- **EXTRACTED INFORMATION**:
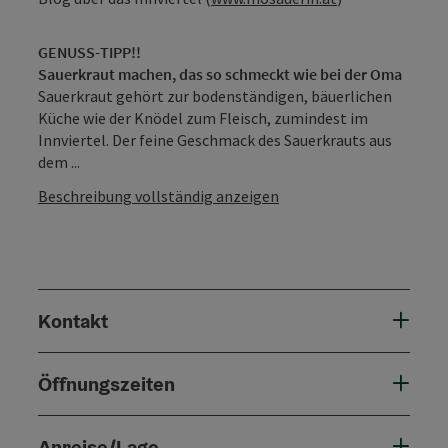
GENUSS-TIPP!!
Sauerkraut machen, das so schmeckt wie bei der Oma
Sauerkraut gehört zur bodenständigen, bäuerlichen
Küche wie der Knödel zum Fleisch, zumindest im
Innviertel. Der feine Geschmack des Sauerkrauts aus
dem ...
Beschreibung vollständig anzeigen
Kontakt
Öffnungszeiten
Anreise/Lage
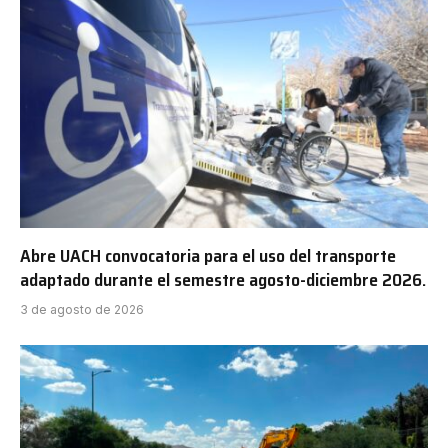
Abre UACH convocatoria para el uso del transporte
adaptado durante el semestre agosto-diciembre 2026.
3 de agosto de 2026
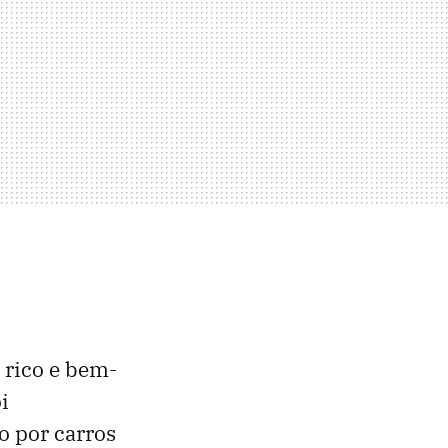
 rico e bem-
i
 por carros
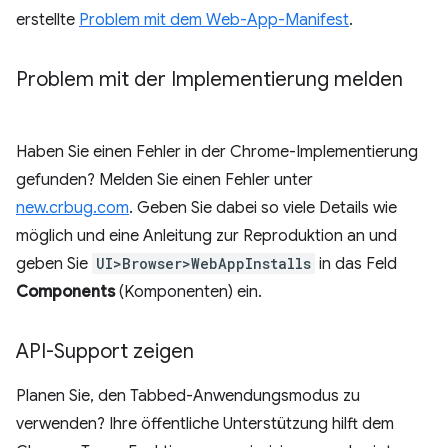
erstellte
Problem mit dem Web-App-Manifest
.
Problem mit der Implementierung melden
Haben Sie einen Fehler in der Chrome-Implementierung
gefunden? Melden Sie einen Fehler unter
new.crbug.com
. Geben Sie dabei so viele Details wie
möglich und eine Anleitung zur Reproduktion an und
geben Sie
UI>Browser>WebAppInstalls
in das Feld
Components
(Komponenten) ein.
API-Support zeigen
Planen Sie, den Tabbed-Anwendungsmodus zu
verwenden? Ihre öffentliche Unterstützung hilft dem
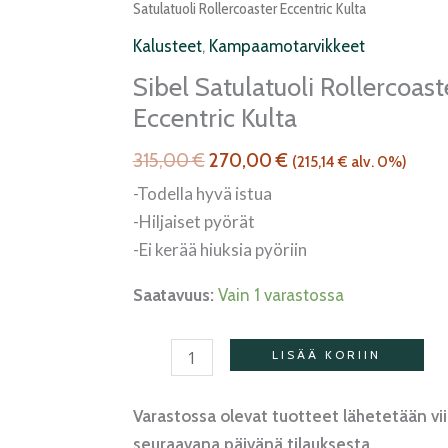
hinta
hinta
satulatuoli
Satulatuoli Rollercoaster Eccentric Kulta
oli:
on:
Rollercoaster
Kalusteet
,
Kampaamotarvikkeet
315,00 €.
270,00 €.
Eccentric
Sibel Satulatuoli Rollercoast
kulta
Eccentric Kulta
määrä
315,00
€
270,00
€
(
215,14
€
alv. 0%)
-Todella hyvä istua
-Hiljaiset pyörät
-Ei kerää hiuksia pyöriin
Saatavuus:
Vain 1 varastossa
LISÄÄ KORIIN
Varastossa olevat tuotteet lähetetään vi
seuraavana päivänä tilauksesta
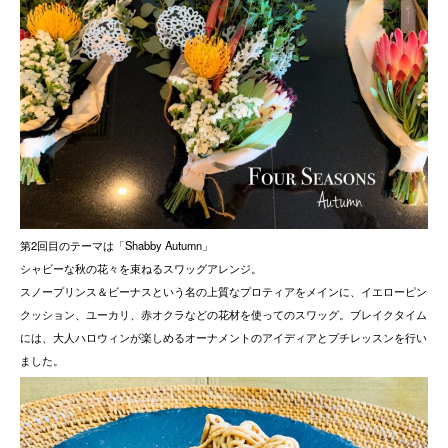
第2回目のテーマは「Shabby Autumn」
シャビーな秋の花々を束ねるスワッグアレンジ。
スノープリンス＆ビーナスという名の上質なプロティアをメインに、イエローピン
クッション、ユーカリ、赤オクラなどの花材を使ってのスワッグ。ブレイクタイム
には、大人ハロウィンが楽しめるオーナメントのアイディアとプチレッスンを行い
ました。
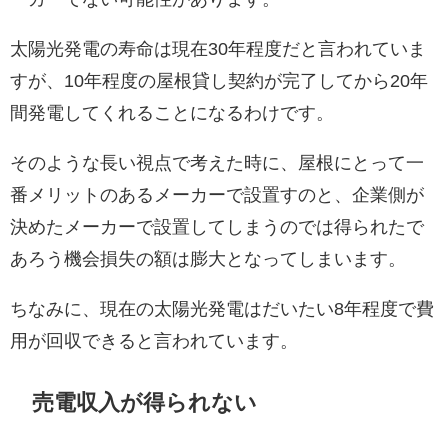
太陽光発電の寿命は現在30年程度だと言われていま
すが、10年程度の屋根貸し契約が完了してから20年
間発電してくれることになるわけです。
そのような長い視点で考えた時に、屋根にとって一
番メリットのあるメーカーで設置すのと、企業側が
決めたメーカーで設置してしまうのでは得られたで
あろう機会損失の額は膨大となってしまいます。
ちなみに、現在の太陽光発電はだいたい8年程度で費
用が回収できると言われています。
売電収入が得られない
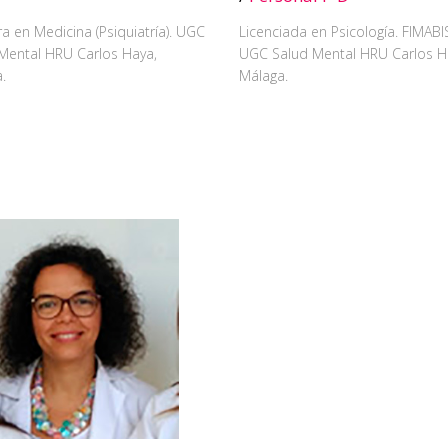
a en Medicina (Psiquiatría). UGC
Licenciada en Psicología. FIMABI
Mental HRU Carlos Haya,
UGC Salud Mental HRU Carlos H
.
Málaga.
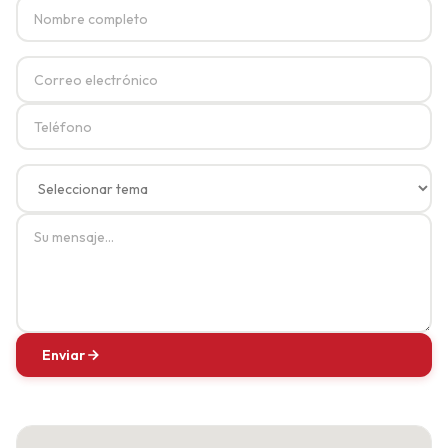
Website
Enviar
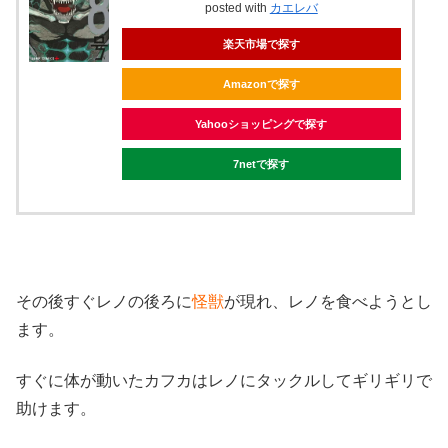
posted with
カエレバ
楽天市場で探す
Amazonで探す
Yahooショッピングで探す
7netで探す
その後すぐレノの後ろに
怪獣
が現れ、レノを食べようとし
ます。
すぐに体が動いたカフカはレノにタックルしてギリギリで
助けます。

- **PROBLEM DESCRIPTION**: Restate the records above word for word. Skip every picture.

- **WRITTEN ANSWER**:
GENUSS-TIPP!!
Sauerkraut machen, das so schmeckt wie bei der Oma
Sauerkraut gehört zur bodenständigen, bäuerlichen
Küche wie der Knödel zum Fleisch, zumindest im
Innviertel. Der feine Geschmack des Sauerkrauts aus
dem ...
Beschreibung vollständig anzeigen
Kontakt
Öffnungszeiten
Anreise/Lage
Abre UACH convocatoria para el uso del transporte
adaptado durante el semestre agosto-diciembre 2026.
3 de agosto de 2026
 rico e bem-
i
 por carros
erstellte
Problem mit dem Web-App-Manifest
.
Problem mit der Implementierung melden
Haben Sie einen Fehler in der Chrome-Implementierung
gefunden? Melden Sie einen Fehler unter
new.crbug.com
. Geben Sie dabei so viele Details wie
möglich und eine Anleitung zur Reproduktion an und
geben Sie
UI>Browser>WebAppInstalls
in das Feld
Components
(Komponenten) ein.
API-Support zeigen
Planen Sie, den Tabbed-Anwendungsmodus zu
verwenden? Ihre öffentliche Unterstützung hilft dem
hinta
hinta
satulatuoli
Satulatuoli Rollercoaster Eccentric Kulta
oli:
on:
Rollercoaster
Kalusteet
,
Kampaamotarvikkeet
315,00 €.
270,00 €.
Eccentric
Sibel Satulatuoli Rollercoast
kulta
Eccentric Kulta
määrä
315,00
€
270,00
€
(
215,14
€
alv. 0%)
-Todella hyvä istua
-Hiljaiset pyörät
-Ei kerää hiuksia pyöriin
Saatavuus:
Vain 1 varastossa
LISÄÄ KORIIN
Varastossa olevat tuotteet lähetetään vi
seuraavana päivänä tilauksesta
第2回目のテーマは「Shabby Autumn」
シャビーな秋の花々を束ねるスワッグアレンジ。
スノープリンス＆ビーナスという名の上質なプロティアをメインに、イエローピン
クッション、ユーカリ、赤オクラなどの花材を使ってのスワッグ。ブレイクタイム
には、大人ハロウィンが楽しめるオーナメントのアイディアとプチレッスンを行い
ました。
太陽光発電の寿命は現在30年程度だと言われていま
すが、10年程度の屋根貸し契約が完了してから20年
間発電してくれることになるわけです。
そのような長い視点で考えた時に、屋根にとって一
番メリットのあるメーカーで設置すのと、企業側が
決めたメーカーで設置してしまうのでは得られたで
あろう機会損失の額は膨大となってしまいます。
ちなみに、現在の太陽光発電はだいたい8年程度で費
用が回収できると言われています。
売電収入が得られない
a en Medicina (Psiquiatría). UGC
Licenciada en Psicología. FIMABI
Mental HRU Carlos Haya,
UGC Salud Mental HRU Carlos H
.
Málaga.
Website
Enviar
posted with
カエレバ
楽天市場で探す
Amazonで探す
Yahooショッピングで探す
7netで探す
その後すぐレノの後ろに
怪獣
が現れ、レノを食べようとし
ます。
すぐに体が動いたカフカはレノにタックルしてギリギリで
助けます。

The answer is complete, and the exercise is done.